Segment Open
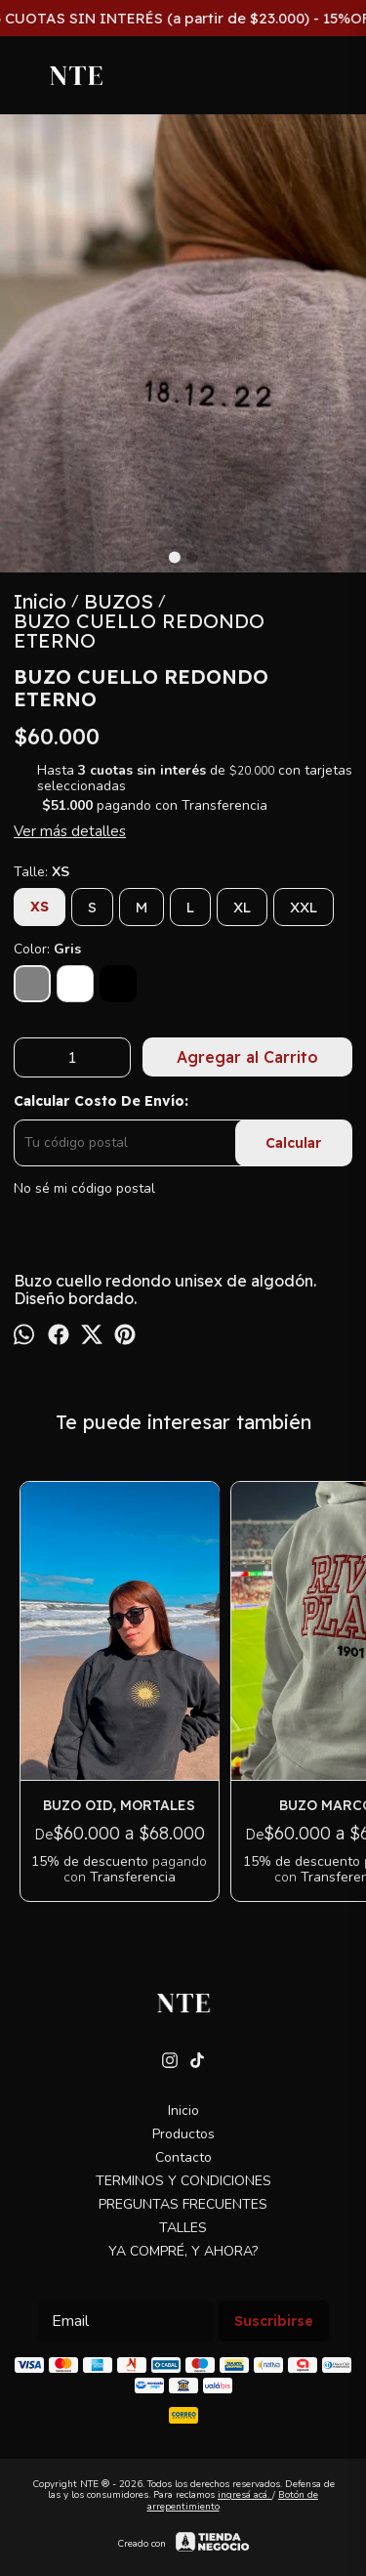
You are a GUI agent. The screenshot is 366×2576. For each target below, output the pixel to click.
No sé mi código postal (84, 1189)
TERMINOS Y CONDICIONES (183, 2181)
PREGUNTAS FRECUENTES (183, 2204)
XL (242, 907)
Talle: (41, 872)
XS (39, 906)
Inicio (183, 2110)
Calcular (293, 1143)
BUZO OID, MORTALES (120, 1805)
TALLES (183, 2227)
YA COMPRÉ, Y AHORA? (183, 2251)
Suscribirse (273, 2321)
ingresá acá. (245, 2495)
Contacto (183, 2157)
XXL (303, 907)
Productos (183, 2134)
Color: (47, 949)
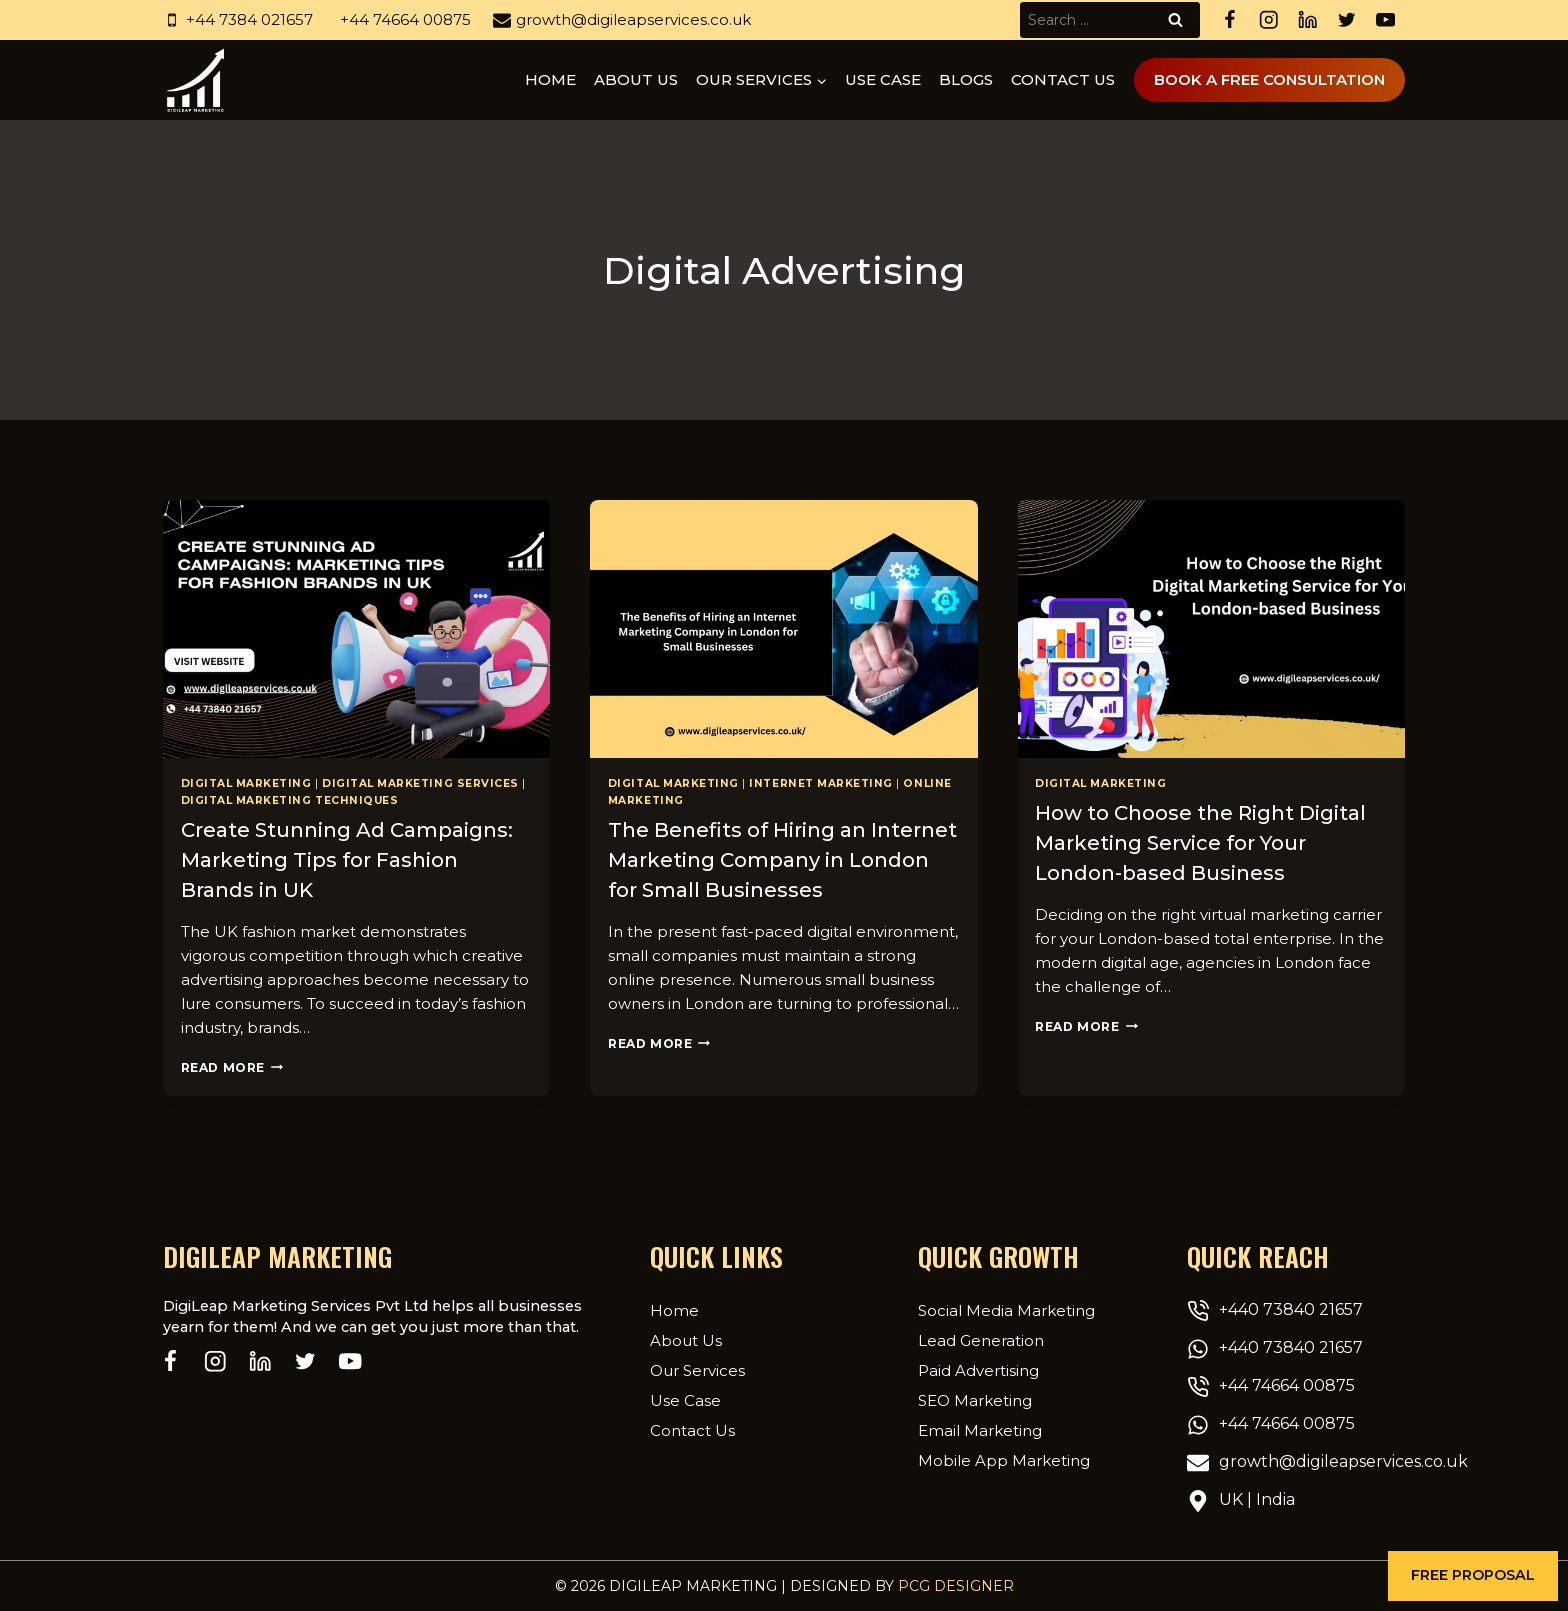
Segment Closed
**Task goal**
No pictures belong in the copy; quote exactly the lines from the line containing "PREGUNTAS FRECUENTES (183, 2204)" through the final line of the material, both ends included.

**Task response**
PREGUNTAS FRECUENTES (183, 2204)
XL (242, 907)
Talle: (41, 872)
XS (39, 906)
Inicio (183, 2110)
Calcular (293, 1143)
BUZO OID, MORTALES (120, 1805)
TALLES (183, 2227)
YA COMPRÉ, Y AHORA? (183, 2251)
Suscribirse (273, 2321)
ingresá acá. (245, 2495)
Contacto (183, 2157)
XXL (303, 907)
Productos (183, 2134)
Color: (47, 949)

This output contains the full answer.